Le fait qu’un aède puisse jouer sur la sonante au temps fort et non pas au temps faible prouve que l’aspect quantitatif de cette poésie ne suffit pas à expliquer le système de différenciation introduit par l’alternance temps fort / temps faible. Les tenants d’un ictus intensif ont sans doute là un de leurs meilleurs arguments. L’intensité n’est pas essentielle dans la métrique grecque, mais il serait absurde de vouloir l’exclure de toute articulation vocale rythmée. La pulsation crée un renforcement de l’énergie sur la longue au temps fort. Et c’est souvent de l’intensité qui pallie le défaut de durée, comme on le voit dans les syllabes fermées, où il ne saurait y avoir d’allongement. E. Lascoux a bien étudié ce phénomène à propos des syllabes fermées en /s/.

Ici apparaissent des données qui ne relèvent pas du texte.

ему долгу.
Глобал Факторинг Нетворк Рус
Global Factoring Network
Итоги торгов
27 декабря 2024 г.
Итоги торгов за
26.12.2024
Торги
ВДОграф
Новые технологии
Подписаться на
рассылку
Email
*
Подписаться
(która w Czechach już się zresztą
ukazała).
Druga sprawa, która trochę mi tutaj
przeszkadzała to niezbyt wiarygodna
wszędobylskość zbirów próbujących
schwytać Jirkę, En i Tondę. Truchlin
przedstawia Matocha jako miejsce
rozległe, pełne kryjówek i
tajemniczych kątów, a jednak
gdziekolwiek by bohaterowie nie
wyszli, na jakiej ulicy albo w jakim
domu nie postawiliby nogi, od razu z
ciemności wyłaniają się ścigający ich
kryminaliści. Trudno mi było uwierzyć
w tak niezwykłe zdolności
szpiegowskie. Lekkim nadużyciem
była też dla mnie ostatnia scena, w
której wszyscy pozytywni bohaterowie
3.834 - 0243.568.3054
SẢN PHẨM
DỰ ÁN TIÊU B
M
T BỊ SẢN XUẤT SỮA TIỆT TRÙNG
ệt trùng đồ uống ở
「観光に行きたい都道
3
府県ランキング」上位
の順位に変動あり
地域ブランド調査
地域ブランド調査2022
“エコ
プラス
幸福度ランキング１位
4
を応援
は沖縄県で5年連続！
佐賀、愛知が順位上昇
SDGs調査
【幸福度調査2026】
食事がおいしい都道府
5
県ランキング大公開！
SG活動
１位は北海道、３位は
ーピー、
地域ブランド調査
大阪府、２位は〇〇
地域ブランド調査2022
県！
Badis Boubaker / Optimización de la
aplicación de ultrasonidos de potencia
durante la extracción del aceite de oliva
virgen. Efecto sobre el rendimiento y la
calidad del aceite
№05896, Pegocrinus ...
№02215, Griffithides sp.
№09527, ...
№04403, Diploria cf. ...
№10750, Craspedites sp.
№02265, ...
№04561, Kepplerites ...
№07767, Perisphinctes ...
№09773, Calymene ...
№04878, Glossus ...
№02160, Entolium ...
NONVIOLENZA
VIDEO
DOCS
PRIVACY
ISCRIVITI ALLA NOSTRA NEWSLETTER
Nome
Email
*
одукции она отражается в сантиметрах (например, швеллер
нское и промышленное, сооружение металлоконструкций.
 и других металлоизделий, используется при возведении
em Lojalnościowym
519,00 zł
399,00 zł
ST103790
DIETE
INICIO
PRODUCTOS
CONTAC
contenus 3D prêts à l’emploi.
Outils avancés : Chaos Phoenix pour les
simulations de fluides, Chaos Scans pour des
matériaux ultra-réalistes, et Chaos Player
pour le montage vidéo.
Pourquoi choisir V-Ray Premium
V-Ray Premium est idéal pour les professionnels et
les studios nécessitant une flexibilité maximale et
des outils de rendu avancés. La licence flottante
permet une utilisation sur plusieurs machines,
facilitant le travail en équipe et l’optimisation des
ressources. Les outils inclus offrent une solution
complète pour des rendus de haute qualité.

La gémination de la sonante prouve que l’aède ménage ses voyelles brèves, et les maintient telles en syllabe longue.
La gémination de la sonante finale prouve que l’aède fait des pauses dans son hexamètre.
La brève au temps fort est l’exception la plus spectaculaire. Si l’on considère que l’aède maintient la quantité de la voyelle, il introduit une tension très particulière, expressive incontestablement.